Mas ao me deparar com o gato-maracajá da O’Reilly (o livro “Designing Web Navigation” de James Kalbach) percebi que obsoletos são os sites que subutilizam este importante elemento de interação.
Kalbach não promove nenhuma guerra entre caixas de busca e menus, mas argumenta que o emprego de ambos deve estar totalmente relacionado com os objetivos e estratégias do negócio. Ou seja, não existe menu certo ou errado, mas sim o mais adequado a determinado tipo de site. Parece óbvio, mas em quase 400 páginas são mostrados exemplos de sites que passaram muito longe disso.
O autor cita um teste de usabilidade realizado por Jared M. Spool, da User Interface Engineering, com 30 usuários de e-commerce. O intuito era investigar o que acontecia com o consumidor após encontrar o que procurava.
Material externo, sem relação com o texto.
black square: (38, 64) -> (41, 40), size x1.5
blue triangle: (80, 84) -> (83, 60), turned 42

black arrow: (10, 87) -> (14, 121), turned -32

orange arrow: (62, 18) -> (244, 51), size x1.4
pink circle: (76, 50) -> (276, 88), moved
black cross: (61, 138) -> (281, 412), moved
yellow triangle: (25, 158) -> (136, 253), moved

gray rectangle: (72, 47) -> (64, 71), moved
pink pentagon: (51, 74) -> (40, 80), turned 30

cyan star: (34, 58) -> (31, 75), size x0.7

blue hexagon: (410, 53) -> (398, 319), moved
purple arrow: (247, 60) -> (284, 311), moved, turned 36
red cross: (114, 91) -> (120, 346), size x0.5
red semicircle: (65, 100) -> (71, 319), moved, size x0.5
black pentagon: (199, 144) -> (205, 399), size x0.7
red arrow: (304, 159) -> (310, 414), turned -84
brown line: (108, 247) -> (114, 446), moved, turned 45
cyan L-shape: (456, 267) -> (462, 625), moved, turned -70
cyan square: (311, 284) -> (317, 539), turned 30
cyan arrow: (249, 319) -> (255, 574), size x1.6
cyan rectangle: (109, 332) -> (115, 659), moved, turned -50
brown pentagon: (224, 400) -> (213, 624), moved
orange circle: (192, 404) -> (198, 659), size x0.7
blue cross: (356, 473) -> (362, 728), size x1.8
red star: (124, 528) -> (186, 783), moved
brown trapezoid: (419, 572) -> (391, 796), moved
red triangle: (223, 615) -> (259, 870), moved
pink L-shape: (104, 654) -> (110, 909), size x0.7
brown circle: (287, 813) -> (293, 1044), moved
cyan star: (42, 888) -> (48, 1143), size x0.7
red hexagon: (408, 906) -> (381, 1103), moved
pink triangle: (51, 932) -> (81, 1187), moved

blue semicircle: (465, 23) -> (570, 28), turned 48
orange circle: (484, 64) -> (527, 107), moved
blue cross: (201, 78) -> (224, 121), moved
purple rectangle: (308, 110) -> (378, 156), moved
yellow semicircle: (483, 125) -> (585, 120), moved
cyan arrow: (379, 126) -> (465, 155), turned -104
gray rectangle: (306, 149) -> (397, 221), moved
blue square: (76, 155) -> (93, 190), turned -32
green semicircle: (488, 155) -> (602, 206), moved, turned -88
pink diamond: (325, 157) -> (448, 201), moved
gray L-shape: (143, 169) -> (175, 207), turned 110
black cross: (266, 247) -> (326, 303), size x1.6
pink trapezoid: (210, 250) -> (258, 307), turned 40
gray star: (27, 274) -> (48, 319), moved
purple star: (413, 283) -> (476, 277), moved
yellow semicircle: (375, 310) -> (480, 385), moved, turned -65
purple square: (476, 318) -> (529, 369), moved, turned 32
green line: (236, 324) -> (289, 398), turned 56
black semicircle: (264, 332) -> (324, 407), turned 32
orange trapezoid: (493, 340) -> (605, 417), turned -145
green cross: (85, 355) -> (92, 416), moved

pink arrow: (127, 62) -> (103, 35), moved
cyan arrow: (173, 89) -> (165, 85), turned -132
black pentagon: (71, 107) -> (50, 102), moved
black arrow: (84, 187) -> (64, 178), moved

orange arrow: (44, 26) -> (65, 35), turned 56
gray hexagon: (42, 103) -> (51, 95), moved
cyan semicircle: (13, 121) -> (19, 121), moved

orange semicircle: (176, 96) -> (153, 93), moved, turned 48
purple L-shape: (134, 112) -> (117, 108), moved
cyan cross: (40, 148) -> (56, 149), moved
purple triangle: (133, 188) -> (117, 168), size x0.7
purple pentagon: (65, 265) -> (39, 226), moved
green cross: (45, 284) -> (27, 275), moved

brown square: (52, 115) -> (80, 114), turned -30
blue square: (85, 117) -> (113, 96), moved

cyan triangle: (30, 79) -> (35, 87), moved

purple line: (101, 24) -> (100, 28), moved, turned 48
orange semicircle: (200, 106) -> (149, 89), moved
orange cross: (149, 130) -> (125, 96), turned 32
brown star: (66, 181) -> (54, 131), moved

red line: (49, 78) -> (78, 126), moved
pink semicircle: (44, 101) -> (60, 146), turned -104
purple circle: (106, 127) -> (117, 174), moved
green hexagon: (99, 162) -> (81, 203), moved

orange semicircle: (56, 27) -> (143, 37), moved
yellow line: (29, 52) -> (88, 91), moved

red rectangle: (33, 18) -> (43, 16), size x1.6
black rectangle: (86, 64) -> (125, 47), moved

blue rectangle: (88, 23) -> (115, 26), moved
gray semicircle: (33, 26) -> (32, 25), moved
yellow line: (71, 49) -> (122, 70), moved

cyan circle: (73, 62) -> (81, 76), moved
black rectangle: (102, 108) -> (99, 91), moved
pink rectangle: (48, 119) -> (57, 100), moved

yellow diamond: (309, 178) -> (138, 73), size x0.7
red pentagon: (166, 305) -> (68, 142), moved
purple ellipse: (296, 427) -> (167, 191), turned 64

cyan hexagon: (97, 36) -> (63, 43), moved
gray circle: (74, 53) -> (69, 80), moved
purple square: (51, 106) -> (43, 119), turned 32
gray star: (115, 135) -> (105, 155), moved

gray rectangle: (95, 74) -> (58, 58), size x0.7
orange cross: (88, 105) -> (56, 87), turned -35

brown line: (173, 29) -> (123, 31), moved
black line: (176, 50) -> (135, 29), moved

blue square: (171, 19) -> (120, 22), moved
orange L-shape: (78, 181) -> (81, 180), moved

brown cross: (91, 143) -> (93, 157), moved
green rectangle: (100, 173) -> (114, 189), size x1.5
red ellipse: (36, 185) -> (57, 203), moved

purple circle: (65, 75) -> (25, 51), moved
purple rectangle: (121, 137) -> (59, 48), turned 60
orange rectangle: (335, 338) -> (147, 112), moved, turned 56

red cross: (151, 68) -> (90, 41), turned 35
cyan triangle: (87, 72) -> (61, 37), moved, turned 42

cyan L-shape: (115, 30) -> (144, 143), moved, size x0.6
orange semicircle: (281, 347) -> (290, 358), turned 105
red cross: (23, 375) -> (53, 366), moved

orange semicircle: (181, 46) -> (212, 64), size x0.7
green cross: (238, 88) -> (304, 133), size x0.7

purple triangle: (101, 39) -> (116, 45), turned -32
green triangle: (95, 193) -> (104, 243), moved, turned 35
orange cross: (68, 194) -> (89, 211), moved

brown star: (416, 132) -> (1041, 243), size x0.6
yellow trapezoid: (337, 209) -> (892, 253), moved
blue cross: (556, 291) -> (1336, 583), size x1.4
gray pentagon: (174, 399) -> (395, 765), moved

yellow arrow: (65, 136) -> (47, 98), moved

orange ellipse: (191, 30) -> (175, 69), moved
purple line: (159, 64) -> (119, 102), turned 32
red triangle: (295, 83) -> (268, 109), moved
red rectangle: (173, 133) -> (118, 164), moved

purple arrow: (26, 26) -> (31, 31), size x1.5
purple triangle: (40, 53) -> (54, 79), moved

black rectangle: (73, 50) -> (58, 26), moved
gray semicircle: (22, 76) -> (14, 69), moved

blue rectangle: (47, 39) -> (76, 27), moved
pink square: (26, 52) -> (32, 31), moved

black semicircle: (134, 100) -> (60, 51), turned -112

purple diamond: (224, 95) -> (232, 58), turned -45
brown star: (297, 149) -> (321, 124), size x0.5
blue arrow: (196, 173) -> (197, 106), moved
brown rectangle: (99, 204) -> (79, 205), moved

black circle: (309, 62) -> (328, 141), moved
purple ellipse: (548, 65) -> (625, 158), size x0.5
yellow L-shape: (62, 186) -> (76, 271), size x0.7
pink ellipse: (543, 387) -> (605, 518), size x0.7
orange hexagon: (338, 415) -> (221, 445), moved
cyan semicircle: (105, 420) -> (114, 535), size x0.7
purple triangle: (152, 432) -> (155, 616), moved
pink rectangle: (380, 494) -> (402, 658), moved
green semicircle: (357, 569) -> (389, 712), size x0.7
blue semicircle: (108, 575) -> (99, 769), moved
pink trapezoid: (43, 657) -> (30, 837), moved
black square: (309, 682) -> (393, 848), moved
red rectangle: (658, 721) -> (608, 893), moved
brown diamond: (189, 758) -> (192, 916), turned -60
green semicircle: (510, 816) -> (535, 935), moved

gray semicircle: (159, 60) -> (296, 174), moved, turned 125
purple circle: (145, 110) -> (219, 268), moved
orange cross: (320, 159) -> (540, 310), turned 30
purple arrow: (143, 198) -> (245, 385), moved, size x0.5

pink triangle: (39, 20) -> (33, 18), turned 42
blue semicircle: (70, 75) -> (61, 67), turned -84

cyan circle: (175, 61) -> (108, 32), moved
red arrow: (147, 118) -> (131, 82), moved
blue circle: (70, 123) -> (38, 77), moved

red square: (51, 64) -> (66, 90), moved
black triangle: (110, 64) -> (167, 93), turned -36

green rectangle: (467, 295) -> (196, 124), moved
Os resultados mostram que a busca não é necessariamente a melhor aliada para este tipo de site:
- dos usuários que iniciaram o processo de compra pela busca, apenas 20% continuaram a navegação atrás de algo mais
- dos usuários que iniciaram a compra pelos menus de categorias, 62% permaneceram “circulando” pela loja
- os usuários que começaram pelo menu também trafegaram 10 vezes mais a outras seções não previstas inicialmente
A busca da Apple
E se você ainda precisa de algumas razões para olhar com mais atenção para os menus, Kalbach dá várias delas:
- navegar e buscar são ações totalmente diferentes
- a navegação provê contexto e entendimento
- o menu é um importante aliado da marca: ele comunica quais são as prioridades e valores da empresa através de categorias, ordenação e até mesmo tons de cores
- o desenho de um menu de navegação é um esforço multidisciplinar, que deve considerar objetivos do negócio, as restrições tecnológicas e o conteúdo
- a navegação revela a temática do site e como ela é relevante para uma necessidade específica
Busca ou navegação? As duas, com certeza. Independente do meio escolhido, o resultado deve ser o mesmo: o encontro da informação.